The cost is even higher if one considers the larger quantities of domestic corn being auctioned. Yesterday, Chinese authorities tried to auction 2.7 mmt of corn from Heilongjiang but only 21 percent of the corn found buyers. The price averaged about RMB 2,200 per metric ton, 24 percent above the theoretical cost of imported corn. That price was equal to about $9 per bushel, more than twice what U.S. feed mills are paying for corn now.
Satellite image of Heilongjiang Province grain storage facility. Note 2 rows of steel bins at top edge, smaller temporary steel bins in the center, and rows of old thatched-style temporary bins below. Circles in the empty space at the center of the compound indicate more temporary bins were located there at some time.

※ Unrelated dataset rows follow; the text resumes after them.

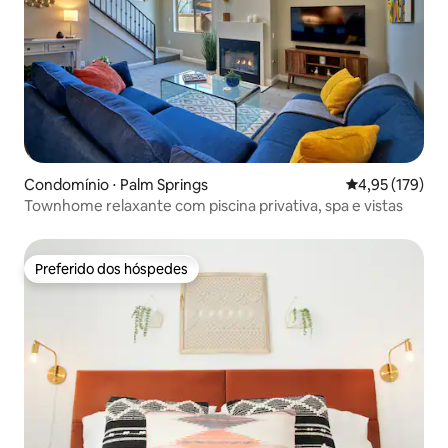
Condomínio ⋅ Palm Springs
4,95 de uma av
4,95 (179)
Townhome relaxante com piscina privativa, spa e vistas
Preferido dos hóspedes
Preferido dos hóspedes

Source: Google maps (satellite image).

No one has apparently raised concerns that the imported corn auctioned now contains the forbidden MIR 162 corn variety. It was approved in the United States in April 2010 and was marketed to U.S. farmers beginning in 2011. Chinese quarantine authorities did not bother to stop any shipments containing MIR 162 until November 2013. The imported corn held in reserves since 2011 and 2012 being auctioned now in China probably contains the banned variety that is shutting down imports. If Chinese authorities were consistent and also banned this reserve corn, they would take an even bigger loss. So maybe they are once again just looking the other way as banned corn enters the market.

The idea that stockpiles can be managed to stabilize prices is predicated on the assumption that government bureaucrats can outguess "the market" on where prices will go. The bad timing of Chinese grain reserve managers shows that this assumption is false.